Building a climate conducive to learning through classroom management
The teacher must demonstrate the know-how and interpersonal skills needed to manage his or her class.
Publish at February 14 2023 Updated February 14 2023
The proven practices of reading aloud in ancient Greece consisted of reading the names engraved on grave markers. To echo the name of an absent person, thus asserting his or her re-naming inscribed in stone. The task is often entrusted to a slave, who takes an ego that is not his own into his mouth. In this culture and time, this cannot be the work of a free man.
Always in antiquity, orality is linked to the very nature of democracy. The sharing of speeches, said or read, prefigures debates and democracy. And for Socrates, "all speech must be composed like a living".
In the ancient Romans of the time of Pline the Younger, nobles and writers of the wealthy classes shared moments of reading aloud almost every day: the recitatio. They corrected and perfected themselves through this exercise and thus developed a work.
In ancient poetry, the high voice is already in the text. It is the voice of myth and Homeric song, then the voice of revealed religions. It is also that of all the texts that circulate by word of mouth. Like those poems that are hidden under several languages in times of persecution.
So entire works have been preserved because they were learned by dozens of people: a small group of relatives learns to a second circle. These texts spoken in the most appalling circumstances bring back the strength of humanity and light into the shadows.
Silent, faster reading, during which "the eye sees the sound" was known and rarely practiced until the developments associated with printing and literacy. We measure the strangeness of silent reading by this remark of Augustine's when he discovers silent reading by observing Ambrose:
"His eyes roamed the pages and his intellect scanned their meaning, but his voice and tongue rested."
In the second half of the twentieth century, silent reading was acquired in the West: "to know how to read is to know how to read in silence". And when we hold the book and the text in its entirety (not the redacted texts, especially for women), we are in a position of power.
Colette Danieau-Kleman moreover recounts a situation where the "Reader" had, in his or her experience of the public reading, returned a partial image of the text, The False Word, and of the author, Armand Robin.
The latter had forged a legend in which it did not appear that he had written foreign language listening bulletins for the Vichy regime. Which the researcher later found in the appendices of the book. Public reading also comes at the risk of placing oneself under the authority of the reader.
The author recounts Dickens's readings, who went on reading tours of his books. It was a way to make them more accessible and to make money quickly. His gestures and manner of speaking were noted in the margins of his "reading books".
In his work Great Expectations, he highlights a reading scene. Wopsle, reading with dramatic effect, is initially well received, before the audience turns on him following a plea that mobilizes the duty to enlighten the villagers, exposing what Wopsle had omitted from his reading.

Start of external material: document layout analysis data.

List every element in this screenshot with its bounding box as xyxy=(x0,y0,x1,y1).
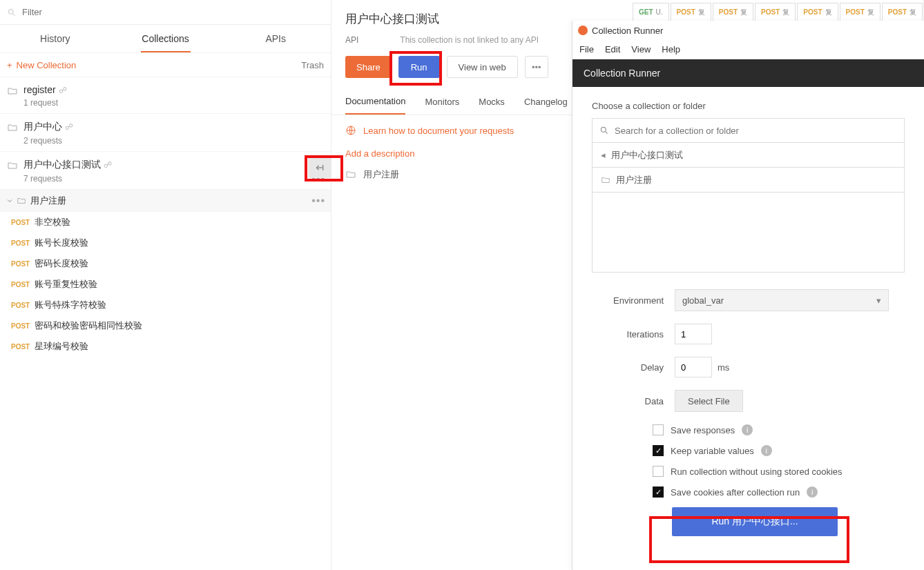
request-tab[interactable]: POST复 xyxy=(713,3,753,21)
collection-sub: 1 request xyxy=(23,98,324,108)
menu-edit[interactable]: Edit xyxy=(605,44,620,55)
menu-file[interactable]: File xyxy=(579,44,594,55)
more-icon[interactable]: ••• xyxy=(311,195,325,207)
method-badge: POST xyxy=(11,239,35,247)
request-item[interactable]: POST非空校验 xyxy=(0,212,331,233)
save-responses-checkbox[interactable] xyxy=(653,424,664,435)
keep-variable-checkbox[interactable] xyxy=(653,445,664,456)
runner-list-empty xyxy=(592,193,905,273)
request-item[interactable]: POST密码长度校验 xyxy=(0,253,331,274)
subtab-documentation[interactable]: Documentation xyxy=(345,89,405,115)
request-tab[interactable]: POST复 xyxy=(797,3,838,21)
search-icon xyxy=(7,8,17,17)
method-badge: POST xyxy=(761,8,780,16)
new-collection-row: + New Collection Trash xyxy=(0,52,331,77)
share-icon: ☍ xyxy=(65,122,73,132)
request-tab[interactable]: GETU. xyxy=(633,3,669,21)
filter-input[interactable] xyxy=(22,7,324,17)
request-item[interactable]: POST账号特殊字符校验 xyxy=(0,295,331,315)
delay-unit: ms xyxy=(718,362,729,373)
request-item[interactable]: POST星球编号校验 xyxy=(0,336,331,357)
crumb-text: 用户中心接口测试 xyxy=(611,149,683,161)
subtab-mocks[interactable]: Mocks xyxy=(479,89,505,115)
runner-item-text: 用户注册 xyxy=(616,174,652,186)
chevron-down-icon: ▾ xyxy=(876,295,881,306)
method-badge: POST xyxy=(11,219,35,226)
trash-link[interactable]: Trash xyxy=(301,60,324,70)
run-button[interactable]: Run xyxy=(398,56,440,78)
tab-history[interactable]: History xyxy=(0,25,110,52)
collapse-panel-button[interactable] xyxy=(308,157,331,178)
info-icon[interactable]: i xyxy=(742,424,753,435)
view-in-web-button[interactable]: View in web xyxy=(447,56,518,78)
runner-search-input[interactable] xyxy=(615,126,897,136)
collection-name: register xyxy=(23,84,56,95)
method-badge: POST xyxy=(11,302,35,309)
collection-item[interactable]: register ☍ 1 request xyxy=(0,77,331,114)
globe-icon xyxy=(345,125,356,136)
environment-value: global_var xyxy=(682,295,724,306)
collection-item[interactable]: 用户中心接口测试 ☍ 7 requests ••• xyxy=(0,152,331,190)
method-badge: POST xyxy=(888,8,907,16)
subtab-changelog[interactable]: Changelog xyxy=(524,89,568,115)
share-button[interactable]: Share xyxy=(345,56,392,78)
folder-icon xyxy=(7,86,18,97)
svg-point-5 xyxy=(601,127,606,132)
request-tab[interactable]: POST复 xyxy=(755,3,796,21)
more-button[interactable]: ••• xyxy=(525,56,548,78)
request-name: 非空校验 xyxy=(35,216,70,228)
method-badge: POST xyxy=(677,8,695,16)
api-label: API xyxy=(345,35,358,45)
info-icon[interactable]: i xyxy=(807,487,818,498)
select-file-button[interactable]: Select File xyxy=(675,390,743,412)
save-cookies-checkbox[interactable] xyxy=(653,487,664,498)
method-badge: POST xyxy=(11,281,35,288)
request-tabs-bar: GETU. POST复 POST复 POST复 POST复 POST复 POST… xyxy=(633,0,924,21)
data-label: Data xyxy=(592,396,675,406)
runner-folder-item[interactable]: 用户注册 xyxy=(592,168,905,193)
request-name: 密码长度校验 xyxy=(35,257,88,270)
collection-item[interactable]: 用户中心 ☍ 2 requests xyxy=(0,114,331,152)
save-responses-label: Save responses xyxy=(671,425,735,435)
folder-icon xyxy=(601,175,610,185)
runner-titlebar: Collection Runner xyxy=(572,21,924,40)
runner-breadcrumb[interactable]: ◂ 用户中心接口测试 xyxy=(592,143,905,168)
learn-text: Learn how to document your requests xyxy=(363,126,514,136)
caret-left-icon: ◂ xyxy=(601,150,606,160)
save-cookies-label: Save cookies after collection run xyxy=(671,487,800,498)
svg-point-0 xyxy=(8,9,13,14)
iterations-input[interactable] xyxy=(675,324,712,344)
new-collection-label: New Collection xyxy=(17,60,77,70)
folder-icon xyxy=(17,196,26,206)
tab-label: 复 xyxy=(740,8,747,17)
menu-view[interactable]: View xyxy=(631,44,651,55)
request-tab[interactable]: POST复 xyxy=(671,3,711,21)
request-item[interactable]: POST账号长度校验 xyxy=(0,233,331,253)
environment-label: Environment xyxy=(592,295,675,306)
new-collection-button[interactable]: + New Collection xyxy=(7,60,76,70)
runner-header: Collection Runner xyxy=(572,59,924,87)
info-icon[interactable]: i xyxy=(761,445,772,456)
method-badge: POST xyxy=(11,322,35,330)
environment-select[interactable]: global_var ▾ xyxy=(675,289,889,311)
folder-row[interactable]: 用户注册 ••• xyxy=(0,190,331,212)
subtab-monitors[interactable]: Monitors xyxy=(425,89,459,115)
sidebar: History Collections APIs + New Collectio… xyxy=(0,0,331,570)
search-icon xyxy=(599,126,609,135)
tab-collections[interactable]: Collections xyxy=(110,25,221,52)
runner-search-box xyxy=(592,118,905,143)
request-item[interactable]: POST账号重复性校验 xyxy=(0,274,331,295)
svg-line-6 xyxy=(606,132,608,134)
run-collection-button[interactable]: Run 用户中心接口... xyxy=(672,507,838,536)
request-tab[interactable]: POST复 xyxy=(882,3,923,21)
no-cookies-checkbox[interactable] xyxy=(653,466,664,477)
filter-row xyxy=(0,0,331,25)
request-tab[interactable]: POST复 xyxy=(840,3,880,21)
menu-help[interactable]: Help xyxy=(662,44,680,55)
tab-apis[interactable]: APIs xyxy=(220,25,331,52)
request-item[interactable]: POST密码和校验密码相同性校验 xyxy=(0,315,331,336)
share-icon: ☍ xyxy=(59,86,67,95)
delay-input[interactable] xyxy=(675,357,712,377)
request-name: 账号重复性校验 xyxy=(35,278,97,291)
collection-sub: 7 requests xyxy=(23,174,324,184)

In an age of omissions and fragmented information, these two examples are useful to keep in mind.
Public reading is also about shared silence:
"In our world speed and sound reign supreme. Sound pops up and chases us everywhere. [...]Now, and this is apparently a paradox as well as a promise, part of the current offering of public readings (a sound object) seems to be built in reaction to this invasion of sound."

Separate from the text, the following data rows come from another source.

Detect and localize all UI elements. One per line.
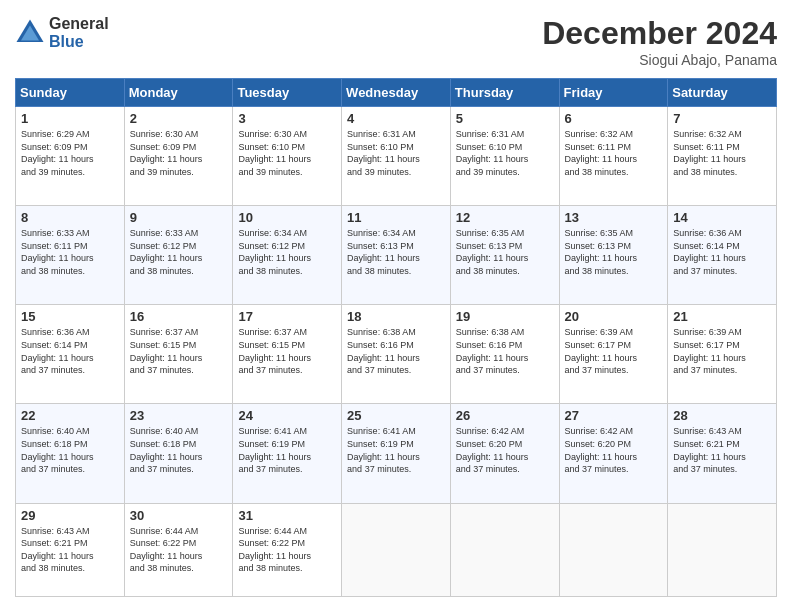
calendar-week-row: 22 Sunrise: 6:40 AMSunset: 6:18 PMDaylig…	[16, 404, 777, 503]
calendar-cell: 1 Sunrise: 6:29 AMSunset: 6:09 PMDayligh…	[16, 107, 125, 206]
day-number: 27	[565, 408, 663, 423]
calendar-cell	[668, 503, 777, 596]
calendar-week-row: 1 Sunrise: 6:29 AMSunset: 6:09 PMDayligh…	[16, 107, 777, 206]
calendar-cell: 14 Sunrise: 6:36 AMSunset: 6:14 PMDaylig…	[668, 206, 777, 305]
day-number: 17	[238, 309, 336, 324]
day-info: Sunrise: 6:31 AMSunset: 6:10 PMDaylight:…	[456, 128, 554, 178]
day-number: 23	[130, 408, 228, 423]
calendar-day-header: Wednesday	[342, 79, 451, 107]
day-number: 24	[238, 408, 336, 423]
calendar-week-row: 29 Sunrise: 6:43 AMSunset: 6:21 PMDaylig…	[16, 503, 777, 596]
day-number: 12	[456, 210, 554, 225]
month-title: December 2024	[542, 15, 777, 52]
day-number: 14	[673, 210, 771, 225]
day-info: Sunrise: 6:43 AMSunset: 6:21 PMDaylight:…	[21, 525, 119, 575]
day-info: Sunrise: 6:40 AMSunset: 6:18 PMDaylight:…	[130, 425, 228, 475]
day-number: 25	[347, 408, 445, 423]
calendar-cell: 15 Sunrise: 6:36 AMSunset: 6:14 PMDaylig…	[16, 305, 125, 404]
day-info: Sunrise: 6:35 AMSunset: 6:13 PMDaylight:…	[565, 227, 663, 277]
calendar-cell: 22 Sunrise: 6:40 AMSunset: 6:18 PMDaylig…	[16, 404, 125, 503]
day-info: Sunrise: 6:40 AMSunset: 6:18 PMDaylight:…	[21, 425, 119, 475]
calendar-cell: 8 Sunrise: 6:33 AMSunset: 6:11 PMDayligh…	[16, 206, 125, 305]
day-number: 15	[21, 309, 119, 324]
day-info: Sunrise: 6:33 AMSunset: 6:12 PMDaylight:…	[130, 227, 228, 277]
day-info: Sunrise: 6:41 AMSunset: 6:19 PMDaylight:…	[347, 425, 445, 475]
calendar-day-header: Friday	[559, 79, 668, 107]
calendar-cell: 7 Sunrise: 6:32 AMSunset: 6:11 PMDayligh…	[668, 107, 777, 206]
calendar-cell: 20 Sunrise: 6:39 AMSunset: 6:17 PMDaylig…	[559, 305, 668, 404]
page: General Blue December 2024 Siogui Abajo,…	[0, 0, 792, 612]
day-info: Sunrise: 6:39 AMSunset: 6:17 PMDaylight:…	[565, 326, 663, 376]
calendar-cell: 29 Sunrise: 6:43 AMSunset: 6:21 PMDaylig…	[16, 503, 125, 596]
day-number: 13	[565, 210, 663, 225]
day-info: Sunrise: 6:36 AMSunset: 6:14 PMDaylight:…	[21, 326, 119, 376]
day-info: Sunrise: 6:34 AMSunset: 6:13 PMDaylight:…	[347, 227, 445, 277]
day-number: 21	[673, 309, 771, 324]
calendar-cell: 13 Sunrise: 6:35 AMSunset: 6:13 PMDaylig…	[559, 206, 668, 305]
calendar-cell: 21 Sunrise: 6:39 AMSunset: 6:17 PMDaylig…	[668, 305, 777, 404]
day-number: 26	[456, 408, 554, 423]
day-number: 18	[347, 309, 445, 324]
logo-icon	[15, 18, 45, 48]
logo-blue: Blue	[49, 33, 109, 51]
calendar-cell: 24 Sunrise: 6:41 AMSunset: 6:19 PMDaylig…	[233, 404, 342, 503]
calendar: SundayMondayTuesdayWednesdayThursdayFrid…	[15, 78, 777, 597]
calendar-day-header: Tuesday	[233, 79, 342, 107]
calendar-cell: 5 Sunrise: 6:31 AMSunset: 6:10 PMDayligh…	[450, 107, 559, 206]
calendar-header-row: SundayMondayTuesdayWednesdayThursdayFrid…	[16, 79, 777, 107]
calendar-cell: 23 Sunrise: 6:40 AMSunset: 6:18 PMDaylig…	[124, 404, 233, 503]
calendar-cell: 11 Sunrise: 6:34 AMSunset: 6:13 PMDaylig…	[342, 206, 451, 305]
day-info: Sunrise: 6:32 AMSunset: 6:11 PMDaylight:…	[673, 128, 771, 178]
day-info: Sunrise: 6:42 AMSunset: 6:20 PMDaylight:…	[456, 425, 554, 475]
logo-text: General Blue	[49, 15, 109, 50]
day-info: Sunrise: 6:32 AMSunset: 6:11 PMDaylight:…	[565, 128, 663, 178]
day-info: Sunrise: 6:29 AMSunset: 6:09 PMDaylight:…	[21, 128, 119, 178]
day-number: 2	[130, 111, 228, 126]
day-number: 11	[347, 210, 445, 225]
calendar-cell: 2 Sunrise: 6:30 AMSunset: 6:09 PMDayligh…	[124, 107, 233, 206]
calendar-cell: 16 Sunrise: 6:37 AMSunset: 6:15 PMDaylig…	[124, 305, 233, 404]
day-info: Sunrise: 6:30 AMSunset: 6:09 PMDaylight:…	[130, 128, 228, 178]
calendar-week-row: 8 Sunrise: 6:33 AMSunset: 6:11 PMDayligh…	[16, 206, 777, 305]
day-number: 30	[130, 508, 228, 523]
day-info: Sunrise: 6:36 AMSunset: 6:14 PMDaylight:…	[673, 227, 771, 277]
day-info: Sunrise: 6:42 AMSunset: 6:20 PMDaylight:…	[565, 425, 663, 475]
calendar-cell	[342, 503, 451, 596]
day-info: Sunrise: 6:33 AMSunset: 6:11 PMDaylight:…	[21, 227, 119, 277]
calendar-cell: 6 Sunrise: 6:32 AMSunset: 6:11 PMDayligh…	[559, 107, 668, 206]
header: General Blue December 2024 Siogui Abajo,…	[15, 15, 777, 68]
logo: General Blue	[15, 15, 109, 50]
day-number: 5	[456, 111, 554, 126]
day-info: Sunrise: 6:30 AMSunset: 6:10 PMDaylight:…	[238, 128, 336, 178]
logo-general: General	[49, 15, 109, 33]
day-number: 28	[673, 408, 771, 423]
day-number: 19	[456, 309, 554, 324]
calendar-cell: 26 Sunrise: 6:42 AMSunset: 6:20 PMDaylig…	[450, 404, 559, 503]
calendar-day-header: Monday	[124, 79, 233, 107]
day-number: 6	[565, 111, 663, 126]
day-number: 1	[21, 111, 119, 126]
day-info: Sunrise: 6:38 AMSunset: 6:16 PMDaylight:…	[456, 326, 554, 376]
calendar-cell	[559, 503, 668, 596]
day-info: Sunrise: 6:44 AMSunset: 6:22 PMDaylight:…	[238, 525, 336, 575]
calendar-cell: 27 Sunrise: 6:42 AMSunset: 6:20 PMDaylig…	[559, 404, 668, 503]
calendar-cell: 3 Sunrise: 6:30 AMSunset: 6:10 PMDayligh…	[233, 107, 342, 206]
day-info: Sunrise: 6:41 AMSunset: 6:19 PMDaylight:…	[238, 425, 336, 475]
calendar-cell: 28 Sunrise: 6:43 AMSunset: 6:21 PMDaylig…	[668, 404, 777, 503]
day-info: Sunrise: 6:31 AMSunset: 6:10 PMDaylight:…	[347, 128, 445, 178]
day-info: Sunrise: 6:37 AMSunset: 6:15 PMDaylight:…	[238, 326, 336, 376]
calendar-cell: 4 Sunrise: 6:31 AMSunset: 6:10 PMDayligh…	[342, 107, 451, 206]
day-number: 7	[673, 111, 771, 126]
day-number: 10	[238, 210, 336, 225]
calendar-cell: 9 Sunrise: 6:33 AMSunset: 6:12 PMDayligh…	[124, 206, 233, 305]
calendar-cell	[450, 503, 559, 596]
day-number: 3	[238, 111, 336, 126]
day-number: 16	[130, 309, 228, 324]
day-info: Sunrise: 6:43 AMSunset: 6:21 PMDaylight:…	[673, 425, 771, 475]
day-number: 8	[21, 210, 119, 225]
calendar-cell: 31 Sunrise: 6:44 AMSunset: 6:22 PMDaylig…	[233, 503, 342, 596]
day-number: 4	[347, 111, 445, 126]
day-number: 20	[565, 309, 663, 324]
location: Siogui Abajo, Panama	[542, 52, 777, 68]
calendar-cell: 10 Sunrise: 6:34 AMSunset: 6:12 PMDaylig…	[233, 206, 342, 305]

"In a public reading, silence is the foundation of the voice."
The author recounts an experience in which "the presence of others spontaneously integrated with [her] perception" in the quality of a truly shared "silence.

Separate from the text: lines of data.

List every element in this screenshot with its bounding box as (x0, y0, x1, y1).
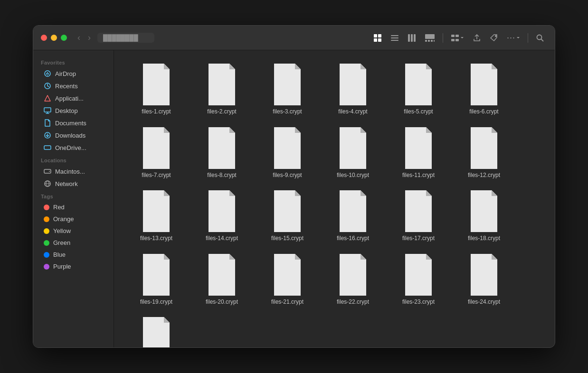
sidebar-item-tag-green[interactable]: Green (36, 237, 111, 249)
file-item[interactable]: files-14.crypt (191, 186, 253, 246)
minimize-button[interactable] (51, 35, 57, 41)
titlebar: ‹ › ████████ (33, 26, 555, 50)
tag-dot-green (44, 240, 49, 246)
sidebar-item-tag-red[interactable]: Red (36, 201, 111, 213)
sidebar-item-airdrop[interactable]: AirDrop (36, 67, 111, 80)
file-icon (336, 64, 370, 105)
file-item[interactable]: files-2.crypt (191, 60, 253, 120)
sidebar: Favorites AirDrop Recents Applic (33, 50, 114, 347)
file-item[interactable]: files-22.crypt (322, 250, 384, 310)
file-name: files-15.crypt (271, 235, 303, 242)
sidebar-item-label: Applicati... (55, 95, 84, 102)
svg-line-21 (541, 39, 544, 41)
share-button[interactable] (470, 32, 484, 44)
svg-point-22 (45, 71, 50, 76)
sidebar-item-label: Red (53, 204, 65, 211)
sidebar-item-macintosh[interactable]: Macintos... (36, 165, 111, 177)
sidebar-item-applications[interactable]: Applicati... (36, 92, 111, 104)
svg-rect-4 (391, 35, 398, 36)
sidebar-item-recents[interactable]: Recents (36, 80, 111, 92)
airdrop-icon (44, 70, 51, 77)
svg-rect-13 (431, 40, 433, 42)
file-item[interactable]: files-6.crypt (453, 60, 515, 120)
file-grid: files-1.crypt files-2.crypt files-3.cryp… (114, 50, 555, 347)
file-name: files-16.crypt (337, 235, 369, 242)
file-icon (139, 190, 173, 232)
file-item[interactable]: files-1.crypt (125, 60, 187, 120)
file-item[interactable]: files-17.crypt (388, 186, 449, 246)
file-icon (336, 254, 370, 296)
file-item[interactable]: files-13.crypt (125, 186, 187, 246)
view-columns-button[interactable] (405, 32, 419, 44)
file-item[interactable]: files-15.crypt (256, 186, 318, 246)
file-name: files-23.crypt (402, 298, 435, 306)
file-icon (205, 254, 239, 296)
close-button[interactable] (41, 35, 47, 41)
file-item[interactable]: files-25.crypt (125, 313, 187, 347)
file-item[interactable]: files-3.crypt (256, 60, 318, 120)
forward-button[interactable]: › (85, 32, 94, 44)
file-icon (401, 254, 436, 296)
file-name: files-8.crypt (207, 172, 236, 179)
view-gallery-button[interactable] (422, 32, 438, 44)
file-item[interactable]: files-5.crypt (388, 60, 449, 120)
file-icon (205, 64, 239, 105)
file-item[interactable]: files-23.crypt (388, 250, 449, 310)
file-item[interactable]: files-7.crypt (125, 123, 187, 183)
file-name: files-13.crypt (140, 235, 172, 242)
file-item[interactable]: files-20.crypt (191, 250, 253, 310)
file-item[interactable]: files-10.crypt (322, 123, 384, 183)
file-item[interactable]: files-9.crypt (256, 123, 318, 183)
sidebar-item-tag-orange[interactable]: Orange (36, 213, 111, 225)
file-item[interactable]: files-24.crypt (453, 250, 515, 310)
file-item[interactable]: files-21.crypt (256, 250, 318, 310)
sidebar-item-documents[interactable]: Documents (36, 117, 111, 129)
sidebar-item-downloads[interactable]: Downloads (36, 129, 111, 141)
tag-dot-blue (44, 252, 49, 258)
file-icon (205, 190, 239, 232)
file-item[interactable]: files-16.crypt (322, 186, 384, 246)
file-item[interactable]: files-11.crypt (388, 123, 449, 183)
more-button[interactable]: ··· (504, 31, 523, 45)
file-name: files-1.crypt (142, 108, 171, 116)
maximize-button[interactable] (61, 35, 67, 41)
svg-point-20 (537, 35, 542, 39)
file-icon (139, 64, 173, 105)
desktop-icon (44, 107, 51, 114)
file-item[interactable]: files-19.crypt (125, 250, 187, 310)
svg-rect-3 (378, 38, 381, 42)
sidebar-item-onedrive[interactable]: OneDrive... (36, 141, 111, 154)
downloads-icon (44, 131, 51, 139)
back-button[interactable]: ‹ (75, 32, 83, 44)
sidebar-item-tag-blue[interactable]: Blue (36, 249, 111, 261)
finder-window: ‹ › ████████ (33, 25, 555, 348)
file-item[interactable]: files-8.crypt (191, 123, 253, 183)
svg-rect-11 (425, 40, 427, 42)
group-button[interactable] (448, 32, 467, 44)
svg-rect-9 (414, 34, 416, 42)
tag-dot-red (44, 205, 49, 210)
file-icon (467, 64, 501, 105)
breadcrumb[interactable]: ████████ (97, 33, 154, 43)
view-list-button[interactable] (388, 32, 402, 44)
sidebar-item-desktop[interactable]: Desktop (36, 104, 111, 117)
view-grid-button[interactable] (370, 32, 385, 44)
file-item[interactable]: files-18.crypt (453, 186, 515, 246)
svg-rect-17 (451, 39, 455, 41)
sidebar-item-label: Network (55, 180, 78, 187)
sidebar-item-tag-yellow[interactable]: Yellow (36, 225, 111, 237)
tag-button[interactable] (487, 32, 501, 44)
recents-icon (44, 82, 51, 90)
file-name: files-9.crypt (273, 172, 302, 179)
sidebar-item-network[interactable]: Network (36, 177, 111, 190)
sidebar-item-label: Orange (53, 215, 74, 223)
svg-rect-2 (374, 38, 377, 42)
sidebar-item-tag-purple[interactable]: Purple (36, 261, 111, 272)
file-name: files-21.crypt (271, 298, 303, 306)
file-item[interactable]: files-12.crypt (453, 123, 515, 183)
sidebar-item-label: Purple (53, 263, 71, 270)
svg-rect-1 (378, 34, 381, 37)
search-button[interactable] (533, 32, 547, 44)
svg-rect-25 (44, 108, 51, 112)
file-item[interactable]: files-4.crypt (322, 60, 384, 120)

Thus, the thesis is constructed using the method of "reporting" and "case-based thinking" (reasoning from singularities). Drawing on narratives of reading receptions in classical and contemporary literature, the publications of humanities and social science scholars, and her own post-reading narratives, the researcher illuminated the relationships "with what, in what, and for what what arises makes the reception of a public reading" exist.
In the relationships of the "I"to the "we", with silence, there is also the eye and the gaze that allow for a "being-together". "Eyes turned toward the source", "waiting for its word". Thought has a face, which may be a hand, a circle of light on a person reading, a particular gesture of an author discreetly chanting her reading.
Readings happen in all sorts of places. Le Liseron, a circle of reading aloud (created in Lyon in 1984) used to meet in unusual places: gardens, theaters, barges. We also find in the thesis all forms of readings aloud: in private committee, reading circles, in meetings of poets and poetesses, in theatrical sessions, in entertainment.
Echoing this, a reading organized for the safeguard of a natural site in Liège, the Chartreuse Park, threatened by real estate developers. At the initiative of the poet Karel Logist, nearly 50 confirmed and unconfirmed readers read the entirety of La chartreuse de Parme every evening for a week, amidst trees and fireflies...
"I think of Stendhal's La chartreuse de Parme, which was dictated."
Illustration: Stux from Pixabay (found on Pexels).
Colette Danieau-Kleman, Listening to and Watching Readings: the Reception of Public Readings aloud. Sorbonne Paris Cité, 2018.